Retinal light adaptation—evidence for a feedback mechanism

Light adaptation is the adjustment of retinal response properties to variations in ambient illumination. It enables the encoding of visual information over a millionfold intensity range, from moonlight to broad daylight, despite the relatively small dynamic range of response of visual neurones. We have studied the effects of light adaptation on the dynamics and sensitivity of visual responses of neurones in the turtle retina, by measuring the responses of horizontal cells in the retina to light which was modulated with a sinusoidal time course around various mean levels. As a quantitative measure of the transduction from light to neural signals, we calculated the gain of response at each frequency. Gain is defined as the amplitude of the modulated response component divided by the amplitude of light modulation. We report here that the gain (mV photon−1) at low temporal frequencies decreased as the mean light level increased. Over a 2 log-unit range of mean light levels, low-frequency gain was inversely proportional to the mean light level, as in Weber's law.

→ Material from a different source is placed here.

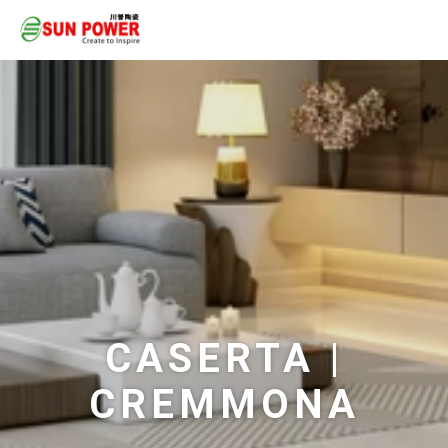
CASERTA |
CREMMONA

However, at high temporal frequencies, the gain was almost independent of mean light level. Our results are reminiscent of Kelly's1 results on human temporal-frequency sensitivity in various states of light adaptation. We found that a family of horizontal-cell temporal frequency responses, measured at various mean light levels, could be accounted for by a negative feedback model in which the feedback strength is proportional to mean light level.